Living Science: what ideas does that conjure up in your mind? What makes science “living?” For many people, it means doing science rather than reading about it. For others, it means learning interesting things about space, and animals, and volcanos, and other things you may not have much up-close and personal experience with. For still others, it’s about playing with technology: building robots and computers.
I think some of us of a certain age might remember when we were turned off by science. It was everybody’s favorite subject until high school; we couldn’t get enough of it! Those who really loved science even did it at home, with projects and books. I think of Oliver Sacks, in his “chemical boyhood,” taking chunks of elemental sodium and dropping them into the river from a bridge to watch them explode. Then, by high school, science became a chore. It became lists of phyla, chemical nomenclature and obscure vocabulary to memorize. It became incomprehensible math, divorced from reality as you experience it. It was the chemistry lab that didn’t “work” with no chance to redo it. It was an abrupt and painful transition from the glorious study of nature in elementary school, and from learning how a refrigerator works in middle school, to a sheet of math problems in high school.

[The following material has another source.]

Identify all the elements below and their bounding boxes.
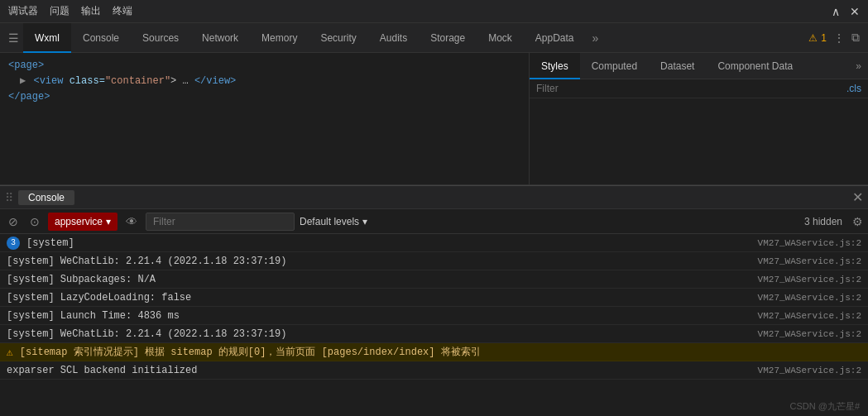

I started my daughter in Year 7 with a text that was to take us two years, covering all four areas of study for science: chemistry, physics, biology and earth science. I thought to add one non-text book in for each subject: Secrets of the Universe covered physics, The Elements by Theodore Gray for chemistry, Life of the Spider by Fabre for biology, and Earth Story by Lamb and Sington for earth science, adding in Eric Sloane’s Weather Book later in the process. What my daughter and I discovered is that she learned far better from the supplements than from the text. She asked questions, she remembered details, she made connections. And when we came to earth science, we found the text to be fairly deficient, covering material she already knew, and horribly boring. So we dropped it.

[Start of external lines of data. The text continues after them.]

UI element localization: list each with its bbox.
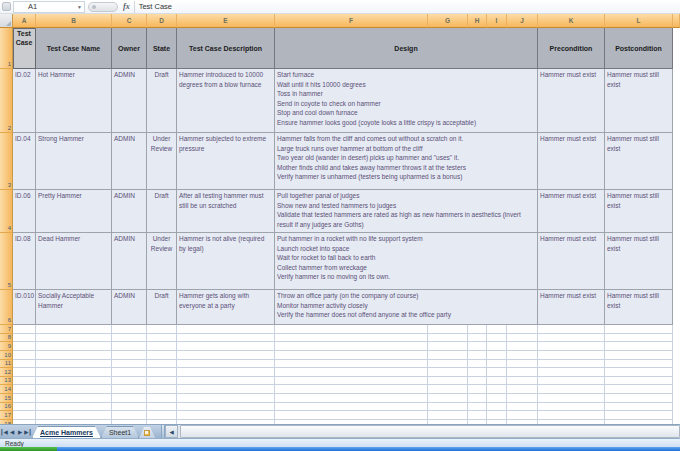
cell-K14[interactable] xyxy=(538,385,605,394)
row-header-3[interactable]: 3 xyxy=(0,133,13,190)
cell-E14[interactable] xyxy=(177,385,275,394)
cell-D12[interactable] xyxy=(147,368,177,377)
cell-L11[interactable] xyxy=(605,360,673,369)
cell-state[interactable]: Draft xyxy=(147,190,177,233)
cell-description[interactable]: Hammer introduced to 10000 degrees from … xyxy=(177,69,275,133)
cell-J12[interactable] xyxy=(507,368,538,377)
row-header-7[interactable]: 7 xyxy=(0,325,13,334)
cell-H10[interactable] xyxy=(468,351,487,360)
cell-D15[interactable] xyxy=(147,394,177,403)
cell-E16[interactable] xyxy=(177,403,275,412)
cell-B13[interactable] xyxy=(36,377,112,386)
cell-description[interactable]: Hammer is not alive (required by legal) xyxy=(177,233,275,290)
cell-owner[interactable]: ADMIN xyxy=(112,190,147,233)
cell-C15[interactable] xyxy=(112,394,147,403)
cell-I14[interactable] xyxy=(487,385,507,394)
cell-E8[interactable] xyxy=(177,334,275,343)
cell-K12[interactable] xyxy=(538,368,605,377)
cell-G16[interactable] xyxy=(428,403,468,412)
cell-design[interactable]: Put hammer in a rocket with no life supp… xyxy=(275,233,538,290)
cell-E13[interactable] xyxy=(177,377,275,386)
cell-I9[interactable] xyxy=(487,342,507,351)
cell-state[interactable]: Draft xyxy=(147,290,177,325)
cell-A10[interactable] xyxy=(13,351,36,360)
cell-K17[interactable] xyxy=(538,411,605,420)
cell-G10[interactable] xyxy=(428,351,468,360)
cell-L12[interactable] xyxy=(605,368,673,377)
cell-K15[interactable] xyxy=(538,394,605,403)
cell-L8[interactable] xyxy=(605,334,673,343)
column-header-B[interactable]: B xyxy=(36,14,112,28)
cell-K9[interactable] xyxy=(538,342,605,351)
cell-A12[interactable] xyxy=(13,368,36,377)
cell-id[interactable]: ID.04 xyxy=(13,133,36,190)
cell-I17[interactable] xyxy=(487,411,507,420)
cell-name[interactable]: Dead Hammer xyxy=(36,233,112,290)
name-box-dropdown-icon[interactable]: ▼ xyxy=(77,4,82,10)
cell-G7[interactable] xyxy=(428,325,468,334)
row-header-5[interactable]: 5 xyxy=(0,233,13,290)
header-state[interactable]: State xyxy=(147,28,177,69)
row-header-10[interactable]: 10 xyxy=(0,351,13,360)
cell-description[interactable]: After all testing hammer must still be u… xyxy=(177,190,275,233)
cell-H7[interactable] xyxy=(468,325,487,334)
column-header-L[interactable]: L xyxy=(605,14,673,28)
column-header-E[interactable]: E xyxy=(177,14,275,28)
header-owner[interactable]: Owner xyxy=(112,28,147,69)
row-header-2[interactable]: 2 xyxy=(0,69,13,133)
cell-name[interactable]: Socially Acceptable Hammer xyxy=(36,290,112,325)
cell-B12[interactable] xyxy=(36,368,112,377)
cell-D16[interactable] xyxy=(147,403,177,412)
cell-H8[interactable] xyxy=(468,334,487,343)
row-header-12[interactable]: 12 xyxy=(0,368,13,377)
cell-J14[interactable] xyxy=(507,385,538,394)
cell-C14[interactable] xyxy=(112,385,147,394)
cell-C11[interactable] xyxy=(112,360,147,369)
cell-J13[interactable] xyxy=(507,377,538,386)
cell-A17[interactable] xyxy=(13,411,36,420)
row-header-15[interactable]: 15 xyxy=(0,394,13,403)
cell-I11[interactable] xyxy=(487,360,507,369)
row-header-8[interactable]: 8 xyxy=(0,334,13,343)
cell-K16[interactable] xyxy=(538,403,605,412)
cell-H13[interactable] xyxy=(468,377,487,386)
cell-K11[interactable] xyxy=(538,360,605,369)
column-header-I[interactable]: I xyxy=(487,14,507,28)
cell-I16[interactable] xyxy=(487,403,507,412)
tab-sheet1[interactable]: Sheet1 xyxy=(101,426,139,438)
cell-L10[interactable] xyxy=(605,351,673,360)
cell-L13[interactable] xyxy=(605,377,673,386)
cell-owner[interactable]: ADMIN xyxy=(112,233,147,290)
cell-F15[interactable] xyxy=(275,394,428,403)
cell-postcondition[interactable]: Hammer must still exist xyxy=(605,190,673,233)
cell-F7[interactable] xyxy=(275,325,428,334)
cell-design[interactable]: Hammer falls from the cliff and comes ou… xyxy=(275,133,538,190)
cell-C13[interactable] xyxy=(112,377,147,386)
cell-owner[interactable]: ADMIN xyxy=(112,133,147,190)
cell-J7[interactable] xyxy=(507,325,538,334)
formula-input[interactable]: Test Case xyxy=(139,2,172,11)
cell-A1[interactable]: Test Case xyxy=(13,28,36,69)
cell-description[interactable]: Hammer subjected to extreme pressure xyxy=(177,133,275,190)
cell-I7[interactable] xyxy=(487,325,507,334)
column-header-H[interactable]: H xyxy=(468,14,487,28)
header-test-case-description[interactable]: Test Case Description xyxy=(177,28,275,69)
cell-precondition[interactable]: Hammer must exist xyxy=(538,233,605,290)
cell-H9[interactable] xyxy=(468,342,487,351)
row-header-6[interactable]: 6 xyxy=(0,290,13,325)
cell-I8[interactable] xyxy=(487,334,507,343)
cell-K7[interactable] xyxy=(538,325,605,334)
cell-J8[interactable] xyxy=(507,334,538,343)
cell-A8[interactable] xyxy=(13,334,36,343)
cell-F14[interactable] xyxy=(275,385,428,394)
cell-L16[interactable] xyxy=(605,403,673,412)
cell-C17[interactable] xyxy=(112,411,147,420)
cell-F16[interactable] xyxy=(275,403,428,412)
cell-state[interactable]: Draft xyxy=(147,69,177,133)
cell-design[interactable]: Pull together panal of judges Show new a… xyxy=(275,190,538,233)
cell-J16[interactable] xyxy=(507,403,538,412)
cell-E15[interactable] xyxy=(177,394,275,403)
cell-state[interactable]: Under Review xyxy=(147,233,177,290)
cell-precondition[interactable]: Hammer must exist xyxy=(538,290,605,325)
last-sheet-button[interactable]: ▶┃ xyxy=(24,425,32,438)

When we finished, it was time for us, like all good Americans, to split out individual science subjects. So, learning something from her middle school experience, we collected more “supplements,” and used a text and a lab manual, and created a chemistry course. While biology typically comes first, I felt that chemistry was foundational to biology, not the other way around. If she wanted advanced chemistry, she could take an advanced course later. And the math was no more difficult than her pre-algebra work.
Again, the text became boring, difficult, and full of minutiae to memorize. We weren’t getting anywhere, except with the supplements, and her labs were fine.
What if, I thought, I just tossed the text? What if you could make a high school level course without it?
It’s been done, well and in great detail here and here. What has interested me is the possibility of doing it the way Charlotte Mason might have done it, and how it has been done in countries that integrate science until the 11th grade. I believe there’s a lot of development going on in teen brains in the early years of high school, and concepts not understood as a 14 year old may be easier to grasp at 16. What differentiates Mason’s approach from what is typically followed is that it is developmental, it is integrated, it balances field and lab work with living literature, it eschews detailed processes for big ideas, and it strikes a balance between giving youth enough technical know-how to light a fire or even build a project, without turning them into mere technicians. It grounds inquiry in a firm foundation of prior knowledge.
Rather than lay out a curriculum, I hope to lay out our process and to review some of the resources available. I hope to share some of the science learning we’ve done so far, and some of the obstacles we find in our way.